I couldn't wait to own the movie for myself. I had to make everyone I knew watch it repeatedly, including my poor little sister who genuinely was afraid of it. I had to own the soundtrack. I had to have the posters. I had to tape record the "making of" documentaries whenever they came on TV. One year after starting piano lessons, I had to learn how to play the theme for myself, which you can watch below in all its awkward glory. And for my 10th birthday party, I had to have a Jurassic Park sleepover, complete with Pin-the-Lawyer-in-the-T-Rex's-Mouth and, of course, a late night, all-light's-off viewing of the movie (that scared the pants off some of my party guests).




Long story short, tomorrow night I get to see this movie in theaters for the first time since that original, magical experience. I'm even going to put up with 3D, which I can't stand, just so I can get the full IMAX screen.

Through the years, my love of Jurassic Park hasn't diminished one bit.

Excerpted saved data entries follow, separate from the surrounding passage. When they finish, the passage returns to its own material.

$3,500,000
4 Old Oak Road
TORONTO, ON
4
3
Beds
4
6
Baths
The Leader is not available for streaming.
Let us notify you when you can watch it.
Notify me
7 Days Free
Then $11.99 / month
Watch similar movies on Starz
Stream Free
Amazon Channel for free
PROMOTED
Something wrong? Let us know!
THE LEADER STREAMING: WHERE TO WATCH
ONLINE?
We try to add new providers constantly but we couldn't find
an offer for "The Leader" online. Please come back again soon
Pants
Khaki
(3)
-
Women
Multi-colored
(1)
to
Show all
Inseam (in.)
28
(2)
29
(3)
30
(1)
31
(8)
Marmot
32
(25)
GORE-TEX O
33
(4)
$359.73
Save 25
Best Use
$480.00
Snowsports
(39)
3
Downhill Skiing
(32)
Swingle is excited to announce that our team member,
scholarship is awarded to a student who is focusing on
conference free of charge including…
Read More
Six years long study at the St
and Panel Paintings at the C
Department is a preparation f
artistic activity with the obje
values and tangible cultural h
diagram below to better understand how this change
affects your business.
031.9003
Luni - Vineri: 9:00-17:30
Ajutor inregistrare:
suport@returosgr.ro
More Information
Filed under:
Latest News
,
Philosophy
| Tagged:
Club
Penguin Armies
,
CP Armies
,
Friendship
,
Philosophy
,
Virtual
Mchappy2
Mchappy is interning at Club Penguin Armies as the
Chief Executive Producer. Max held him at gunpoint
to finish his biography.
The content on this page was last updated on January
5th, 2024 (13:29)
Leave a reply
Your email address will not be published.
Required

I'm lucky to have found a whole clan of people through my job who also obsess over this movie, and we annoy everyone else in the office by quoting it incessantly. 

But I think the pinnacle of my Jurassic Park fan-life was made just this past month, at my museum's Dinosaur Day symposium.

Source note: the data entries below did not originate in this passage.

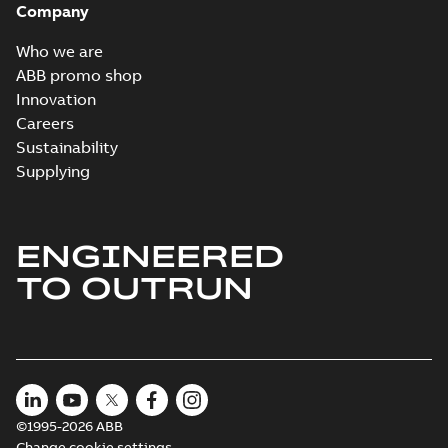
Company
Who we are
ABB promo shop
Innovation
Careers
Sustainability
Supplying
ENGINEERED
TO OUTRUN
©1995-2026 ABB
Change cookie settings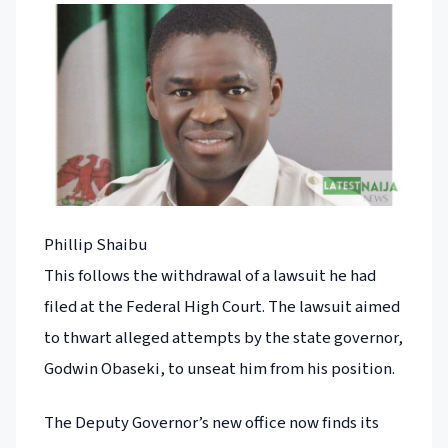
Phillip Shaibu
This follows the withdrawal of a lawsuit he had
filed at the Federal High Court. The lawsuit aimed
to thwart alleged attempts by the state governor,
Godwin Obaseki, to unseat him from his position.
The Deputy Governor’s new office now finds its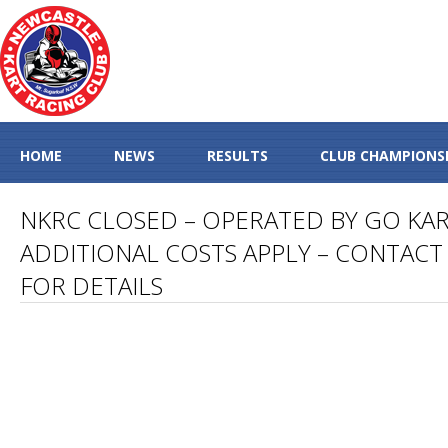
HOME
NEWS
RESULTS
CLUB CHAMPIONS
NKRC CLOSED – OPERATED BY GO KA
ADDITIONAL COSTS APPLY – CONTACT 
FOR DETAILS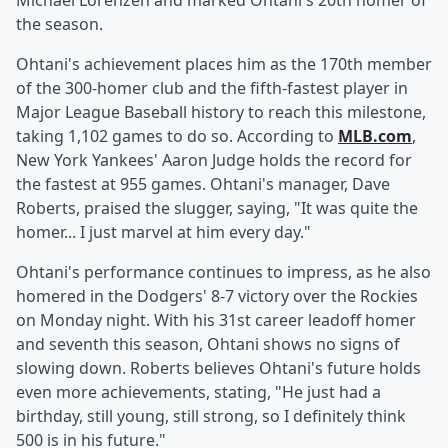
Michael Lorenzen and marked Ohtani's 20th homer of
the season.
Ohtani's achievement places him as the 170th member
of the 300-homer club and the fifth-fastest player in
Major League Baseball history to reach this milestone,
taking 1,102 games to do so. According to
MLB.com
,
New York Yankees' Aaron Judge holds the record for
the fastest at 955 games. Ohtani's manager, Dave
Roberts, praised the slugger, saying, "It was quite the
homer... I just marvel at him every day."
Ohtani's performance continues to impress, as he also
homered in the Dodgers' 8-7 victory over the Rockies
on Monday night. With his 31st career leadoff homer
and seventh this season, Ohtani shows no signs of
slowing down. Roberts believes Ohtani's future holds
even more achievements, stating, "He just had a
birthday, still young, still strong, so I definitely think
500 is in his future."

I'd spent two year's putting this event together, and we had many fabulous paleontologists attend. The biggest name, though, was Jack Horner.

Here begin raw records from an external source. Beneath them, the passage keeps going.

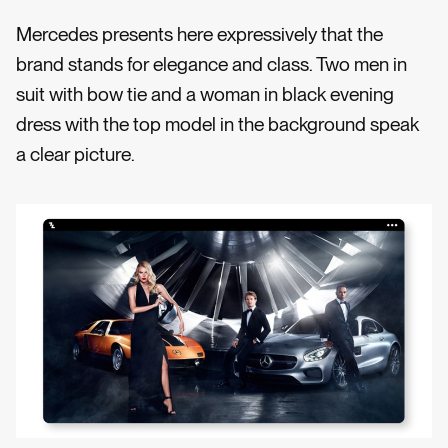
Mercedes presents here expressively that the
brand stands for elegance and class. Two men in
suit with bow tie and a woman in black evening
dress with the top model in the background speak
a clear picture.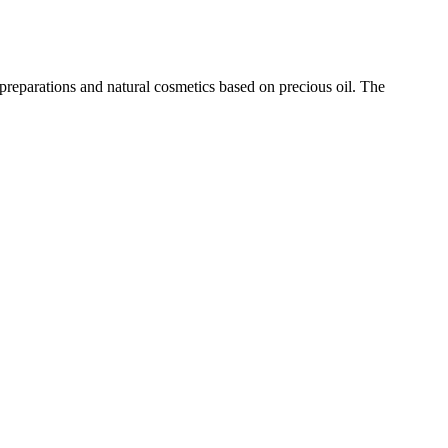
eparations and natural cosmetics based on precious oil. The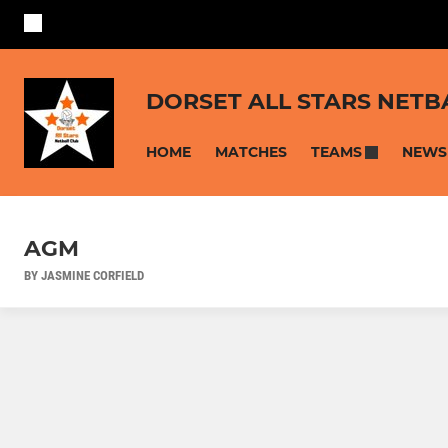
DORSET ALL STARS NETB
HOME
MATCHES
NEWS
TEAMS
AGM
BY JASMINE CORFIELD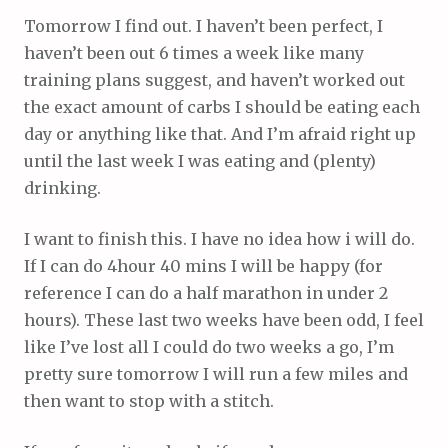
Tomorrow I find out. I haven’t been perfect, I
haven’t been out 6 times a week like many
training plans suggest, and haven’t worked out
the exact amount of carbs I should be eating each
day or anything like that. And I’m afraid right up
until the last week I was eating and (plenty)
drinking.
I want to finish this. I have no idea how i will do.
If I can do 4hour 40 mins I will be happy (for
reference I can do a half marathon in under 2
hours). These last two weeks have been odd, I feel
like I’ve lost all I could do two weeks a go, I’m
pretty sure tomorrow I will run a few miles and
then want to stop with a stitch.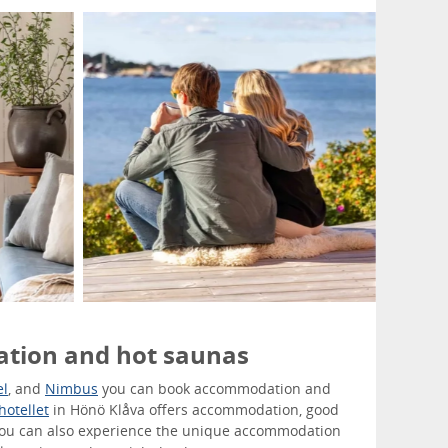
tion and hot saunas
el
, and
Nimbus
you can book accommodation and
hotellet
in Hönö Klåva offers accommodation, good
You can also experience the unique accommodation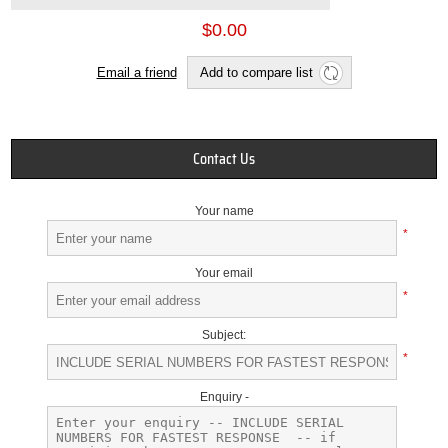
$0.00
Email a friend
Add to compare list
Contact Us
Your name
*
Your email
*
Subject:
*
Enquiry -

Jack Horner was one of the consultants for Jurassic Park, and it's said that Dr. Grant was partially based off of him. This guy was basically one of my childhood heroes, and not only did I get to work with him, something pretty amazing happened at the dinner event that marked the end of the symposium.

Jack Horner was saying a few words to all the dinner guests about how they're working on genetically reverse-engineering chickens to look more like classic dinosaurs. A person at one of the dinner tables near the back asked what he planned on doing with these engineered dinosaurs. My co-organizer, who was sitting next to me at the table closest to Dr. Horner's podium, shouted, "Theme Park!"

Jack replied, "I don't know. Where would I put it?"

And, without even missing a beat, in front of a room full of VIPs, scientists, and the president of my museum, I burst out with: "On an island off the coast of Costa Rica!"

And Jack laughed. And I laughed. And then I'd realized I'd just cracked a Jurassic Park joke with Jack Horner, and I had to make sure I wasn't dreaming. Most of the room had zero idea why we were laughing, but I didn't care. The seven year-old me had just attained ultimate wish fulfillment, and that was all that mattered.

So I think I'm ready. It's been twenty years. In that time, I've been a paleontologist, I've dug up fossils, I've become our museum's go-to dinosaur girl, and I've even worked with Jack Horner himself. Seven year-old me would be delighted beyond comprehension to have known all of that was in my future.

And, as cheesy as it sounds, I just can't help but wonder if any of this would've happened to me if it wasn't for this epic movie. Would I have taken the same path? Would I be a different person today?

I guess I'll never really know. Maybe I should just listen to Ian Malcolm and trust that life...finds a way.